* WHAT THE TASK ASKS *
Set the data down again so that every line matches exactly.

--- THE INPUT Enclosed Below ---

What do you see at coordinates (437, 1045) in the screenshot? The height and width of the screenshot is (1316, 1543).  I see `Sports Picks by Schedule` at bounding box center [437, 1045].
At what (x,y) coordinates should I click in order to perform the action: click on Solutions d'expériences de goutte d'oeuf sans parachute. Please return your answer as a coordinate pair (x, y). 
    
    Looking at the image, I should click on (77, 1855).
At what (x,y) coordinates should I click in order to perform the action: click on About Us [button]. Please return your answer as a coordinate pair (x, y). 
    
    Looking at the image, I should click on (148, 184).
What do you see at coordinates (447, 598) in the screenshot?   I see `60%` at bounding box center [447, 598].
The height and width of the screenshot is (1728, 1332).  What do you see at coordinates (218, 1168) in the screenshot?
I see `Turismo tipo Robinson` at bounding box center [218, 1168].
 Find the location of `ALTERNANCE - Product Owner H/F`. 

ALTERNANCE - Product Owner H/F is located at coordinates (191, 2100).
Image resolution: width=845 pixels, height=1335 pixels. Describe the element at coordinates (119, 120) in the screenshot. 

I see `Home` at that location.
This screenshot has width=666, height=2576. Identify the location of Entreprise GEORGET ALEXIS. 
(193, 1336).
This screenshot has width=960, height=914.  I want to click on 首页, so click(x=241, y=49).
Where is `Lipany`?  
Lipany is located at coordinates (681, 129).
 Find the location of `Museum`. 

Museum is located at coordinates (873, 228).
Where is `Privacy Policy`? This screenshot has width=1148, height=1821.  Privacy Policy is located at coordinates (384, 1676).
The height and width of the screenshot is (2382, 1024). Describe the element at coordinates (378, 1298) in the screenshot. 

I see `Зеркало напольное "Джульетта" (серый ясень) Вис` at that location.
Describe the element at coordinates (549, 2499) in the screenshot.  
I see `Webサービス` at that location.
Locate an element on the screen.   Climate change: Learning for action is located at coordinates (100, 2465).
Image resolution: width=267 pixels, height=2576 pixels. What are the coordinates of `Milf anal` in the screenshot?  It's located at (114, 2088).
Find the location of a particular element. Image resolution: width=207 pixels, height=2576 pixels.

--- End of Enclosed THE INPUT ---

* THE COMPLETED TASK *
What do you see at coordinates (437, 1045) in the screenshot? The height and width of the screenshot is (1316, 1543).  I see `Sports Picks by Schedule` at bounding box center [437, 1045].
At what (x,y) coordinates should I click in order to perform the action: click on Solutions d'expériences de goutte d'oeuf sans parachute. Please return your answer as a coordinate pair (x, y). 
    
    Looking at the image, I should click on (77, 1855).
At what (x,y) coordinates should I click in order to perform the action: click on About Us [button]. Please return your answer as a coordinate pair (x, y). 
    
    Looking at the image, I should click on (148, 184).
What do you see at coordinates (447, 598) in the screenshot?   I see `60%` at bounding box center [447, 598].
The height and width of the screenshot is (1728, 1332).  What do you see at coordinates (218, 1168) in the screenshot?
I see `Turismo tipo Robinson` at bounding box center [218, 1168].
 Find the location of `ALTERNANCE - Product Owner H/F`. 

ALTERNANCE - Product Owner H/F is located at coordinates (191, 2100).
Image resolution: width=845 pixels, height=1335 pixels. Describe the element at coordinates (119, 120) in the screenshot. 

I see `Home` at that location.
This screenshot has width=666, height=2576. Identify the location of Entreprise GEORGET ALEXIS. 
(193, 1336).
This screenshot has width=960, height=914.  I want to click on 首页, so click(x=241, y=49).
Where is `Lipany`?  
Lipany is located at coordinates (681, 129).
 Find the location of `Museum`. 

Museum is located at coordinates (873, 228).
Where is `Privacy Policy`? This screenshot has width=1148, height=1821.  Privacy Policy is located at coordinates (384, 1676).
The height and width of the screenshot is (2382, 1024). Describe the element at coordinates (378, 1298) in the screenshot. 

I see `Зеркало напольное "Джульетта" (серый ясень) Вис` at that location.
Describe the element at coordinates (549, 2499) in the screenshot.  
I see `Webサービス` at that location.
Locate an element on the screen.   Climate change: Learning for action is located at coordinates (100, 2465).
Image resolution: width=267 pixels, height=2576 pixels. What are the coordinates of `Milf anal` in the screenshot?  It's located at (114, 2088).
Find the location of a particular element. Image resolution: width=207 pixels, height=2576 pixels.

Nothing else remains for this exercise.